What bad people do with that information could have dire consequences on human life and be far more devastating than the benefits one might be likely to reap from a centralised record. Cast your mind back to when adultery website Ashley Madison was hacked, resulting in death by suicide of multiple individuals, including a pastor. Now imagine what’s possible, if not probable, with this system, whereby someone with a stigmatised health issue is outed by hackers.

None of this is fantasy either. And it doesn’t even take hackers for things to go badly wrong. In June 2016, it was revealed in South Australia that five healthcare staff had been sacked for spying on patient records. The spying scandal erupted “after it emerged 13 clinicians had hacked into Cy Walsh’s medical records without authority, after the son of murdered Crows’ coach Phil Walsh was brought to Flinders Medical Centre after the stabbing at the family home last year”.

All 13 staff have since been “disciplined”, News Corp reported at the time, while at least a further nine patients had their records browsed without authority by at least 24 SA Health staff.

Now imagine up to 900,000 healthcare practitioners having access to all 25 million Australians’ records, without the need to ask for consent to view them, per government documents.

“You do not need the consent of an individual to view their record, and you can access an individual’s record outside of a consultation, provided that access is for the purpose of providing healthcare to the individual,” government documents, which should alarm anyone, state.

Not enough thought has been given to the privacy and security of My Health Record information. This is information that, if leaked, cannot be refunded. Once it’s pilfered, it’s gone forever.

And so it might come as a further surprise that some of the security protections used to secure the data are not in fact bank-grade or military-grade. Take, for instance, the fact healthcare practitioners do not need to use two-factor authentication tokens, or codes, to access your records. In the military, such tokens, either software-based ones on smartphones or hardware fobs, are standard.

But in the My Health Record system, it is digital certificates and a healthcare professional’s computer username and password that protect the records. No key fob required.
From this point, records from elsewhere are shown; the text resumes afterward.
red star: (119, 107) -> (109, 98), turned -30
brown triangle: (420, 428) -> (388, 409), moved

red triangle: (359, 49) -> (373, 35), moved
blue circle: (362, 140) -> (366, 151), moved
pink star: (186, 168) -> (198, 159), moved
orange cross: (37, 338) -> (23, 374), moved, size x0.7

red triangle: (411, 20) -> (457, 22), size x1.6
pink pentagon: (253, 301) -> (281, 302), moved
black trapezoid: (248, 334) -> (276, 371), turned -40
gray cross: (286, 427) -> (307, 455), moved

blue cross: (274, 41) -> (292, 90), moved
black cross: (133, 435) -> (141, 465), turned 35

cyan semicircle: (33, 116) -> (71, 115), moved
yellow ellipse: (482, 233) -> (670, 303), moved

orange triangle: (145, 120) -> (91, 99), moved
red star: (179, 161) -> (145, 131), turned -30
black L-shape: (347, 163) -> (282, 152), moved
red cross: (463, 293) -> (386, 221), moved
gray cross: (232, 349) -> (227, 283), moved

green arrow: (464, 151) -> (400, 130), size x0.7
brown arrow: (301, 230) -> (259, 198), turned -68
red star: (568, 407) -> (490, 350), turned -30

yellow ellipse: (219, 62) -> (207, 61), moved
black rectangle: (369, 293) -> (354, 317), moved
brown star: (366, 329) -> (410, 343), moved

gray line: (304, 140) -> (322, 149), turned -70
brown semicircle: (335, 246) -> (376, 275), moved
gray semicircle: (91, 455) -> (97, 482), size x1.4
And while there are hardware fobs in some instances which can access a portal containing the records, it is not mandatory for healthcare practitioners to access the records via this portal.

The only thing the government can do now is listen to the five former presidents of the Australian Medical Association, who are all calling for the opt-out roll-out to be delayed until all Australians can be truly informed about the risks the system places on their information, so that they can make an informed decision about whether or not they should have a shared digital health record.